I am telling you what you are telling God to be. I don't believe in the Guy. What do I care how he behaves.
Second, because you do not seem to realize just how right you are when you say you don't really exist. If everything is relation, then nothing is concrete and what you call your "self" is nothing more than a tightly defined set of relations with which you identify.
I said it but I don't realize how right I am. I think I understand these concepts far better than you will for some time to come.
Infinite Being (perfect symmetry) implies unity and immutability, but it does not imply immobility nor does it exclude the possibility of self-differentiation and self-limitation. In fact, to deny the possibility of God's volitional self-differentiation and self-limitation amounts to a denial of the very concept of God's volitional absoluteness. (The word "God" is an indicator only, it does not name, describe or define the perfect symmetry to which it points, which is indefinite.)
I am not the one denying it, my friend. You are when you say, "Everything is God, in a certain sense".
God can only act upon himself because there is nothing else -- that's what infinite being entails. God's being, then, is a self-referring process, which is exactly how many neuroscientists explain the emergence of consciousness. God's being-ness is the relating of a relation -- a verb, a synthesis of the Infinite and the finite, Eternal and the temporal, Freedom and necessity -- relating to itself. Only when you disengage from being focused on you individual world, the differentiation between you and the rest of the world, can really begin to "hear" what there is to "hear."
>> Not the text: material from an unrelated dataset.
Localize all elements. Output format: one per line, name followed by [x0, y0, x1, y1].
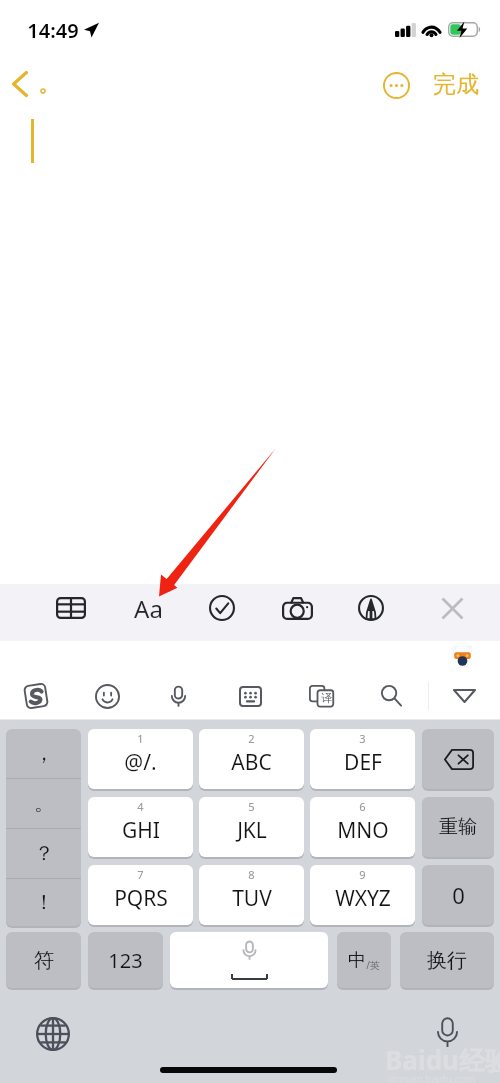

SO you agree that it is all God in EVERY SENSE or are you still going to stick with "in a certain sense"?
Being is meaningless without non-being and non-being is meaningless without being. They are interdependent ideas. That is say, the perfect symmetry of pure being is indistinguishable from non-being. Hence, many theists say God does not exist, but, rather, is existence itself. Human beings are the product of broken symmetry.
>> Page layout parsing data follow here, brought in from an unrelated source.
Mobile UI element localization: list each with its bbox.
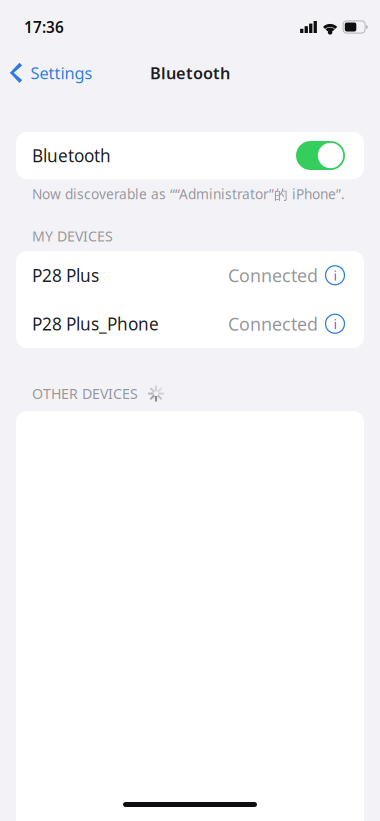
button[interactable]: More Info, P28 Plus_Phone: [318, 302, 352, 346]
staticText: Now discoverable as ““Administrator”的 iP…: [32, 185, 345, 203]
staticText: 17:36: [24, 17, 64, 38]
staticText: i: [334, 266, 336, 284]
staticText: i: [334, 315, 336, 333]
staticText: Settings: [30, 62, 92, 84]
button[interactable]: Bluetooth: [296, 141, 345, 170]
staticText: OTHER DEVICES: [32, 384, 138, 403]
staticText: Bluetooth: [150, 62, 230, 84]
button[interactable]: More Info, P28 Plus: [318, 253, 352, 297]
staticText: MY DEVICES: [32, 226, 113, 246]
button[interactable]: Settings: [0, 56, 102, 90]
staticText: Bluetooth: [32, 144, 111, 167]
staticText: Connected: [228, 312, 318, 336]
staticText: Connected: [228, 263, 318, 287]
button[interactable]: P28 Plus: [16, 251, 364, 300]
button[interactable]: P28 Plus_Phone: [16, 300, 364, 348]
staticText: P28 Plus: [32, 264, 99, 287]
staticText: P28 Plus_Phone: [32, 312, 159, 335]
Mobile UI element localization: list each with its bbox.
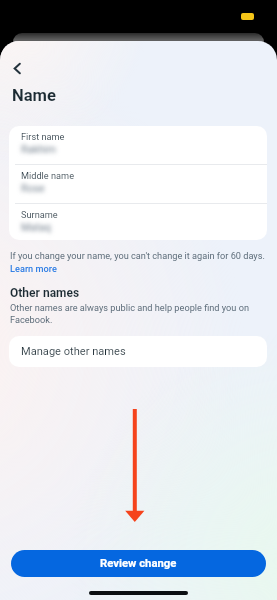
staticText: First name [21,131,65,142]
button[interactable]: Manage other names [9,336,267,367]
staticText: Name [12,86,56,105]
button[interactable]: Learn more [10,263,57,274]
staticText: Review change [100,557,177,570]
button[interactable]: Back [5,56,29,80]
staticText: Surname [21,209,58,220]
staticText: Learn more [10,263,57,274]
staticText: Rakhim [21,143,57,155]
staticText: Manage other names [21,345,126,358]
staticText: Rose [21,182,45,194]
staticText: Mataq [21,221,51,233]
button[interactable]: Review change [11,550,266,577]
staticText: Middle name [21,170,75,181]
staticText: Other names [10,286,80,300]
staticText: Other names are always public and help p… [10,302,260,325]
staticText: If you change your name, you can't chang… [10,250,265,261]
But nothing of what you said explains why you think humans are at the bottom of the quality chain, or words to that effect. Everything you said above is in contradiction with how you behave. If you actually believed that you could never be as childishly abusive as you are because you would literally see God everywhere. So you might be saying these words by rote. But I am pretty sure you don't believe them.
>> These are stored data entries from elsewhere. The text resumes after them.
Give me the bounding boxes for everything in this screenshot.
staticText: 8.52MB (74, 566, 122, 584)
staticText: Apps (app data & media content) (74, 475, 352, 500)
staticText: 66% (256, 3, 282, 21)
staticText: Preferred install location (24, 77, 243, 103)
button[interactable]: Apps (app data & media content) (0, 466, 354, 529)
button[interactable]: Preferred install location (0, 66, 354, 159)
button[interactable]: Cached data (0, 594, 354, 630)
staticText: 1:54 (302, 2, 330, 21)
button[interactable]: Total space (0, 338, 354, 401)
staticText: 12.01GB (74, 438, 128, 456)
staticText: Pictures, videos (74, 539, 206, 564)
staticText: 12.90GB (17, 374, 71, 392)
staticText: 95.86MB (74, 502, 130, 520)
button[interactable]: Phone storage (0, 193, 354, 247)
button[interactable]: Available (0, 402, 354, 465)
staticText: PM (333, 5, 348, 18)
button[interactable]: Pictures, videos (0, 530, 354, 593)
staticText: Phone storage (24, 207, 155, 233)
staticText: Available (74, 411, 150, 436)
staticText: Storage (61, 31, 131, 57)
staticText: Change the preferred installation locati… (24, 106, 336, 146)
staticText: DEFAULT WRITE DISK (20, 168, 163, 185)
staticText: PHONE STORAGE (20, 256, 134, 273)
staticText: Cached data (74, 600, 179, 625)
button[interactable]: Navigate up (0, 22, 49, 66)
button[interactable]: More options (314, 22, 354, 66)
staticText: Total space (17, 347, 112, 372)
In dialogue between God and Abraham, God begins by chiding Abraham, "If it wasn't for Me, you wouldn't exist." After a moment of thoughtful reflection, Abraham respectfully replies, "Yes, Lord, and for that I am very appreciative and grateful. However, if it wasn't for me, You wouldn't be known."
I don't see the point of this story.
BTW, you still haven't answered why you feel compelled to take things out of context and why you assume unity and diversity are mutually exclusive.
This is not even a question. However, seems to feel a strange need for the answer to such a strange question.
I did not take anything out of context. I just took up "God is everywhere" instead of "God is everywhere IN A CERTAIN SENSE". Now if you actually believed that unity and diversity are not mutually exclusive, you would not have insisted on "in a certain sense" because you would understand that even if God does self differentiate, ultimately it is ALL GOD IN EVERY SENSE. So if you truly understood your own God, you would understand that I DID NOT take anything out of context.
. I do not think unity and diversity are mutually exclusive. I have never said so. You, for some reason, have attributed this to me, probably because you find it hard to understand things I say . I did however, ask you to explain why you said everything is God "in a certain sense", if you believed that unity and diversity are not mutually exclusive. If you understood that unity and diversity are not mutually exclusive, then you would not have said "in a certain sense". But I suppose this is yet another case you you writing words without believing in them.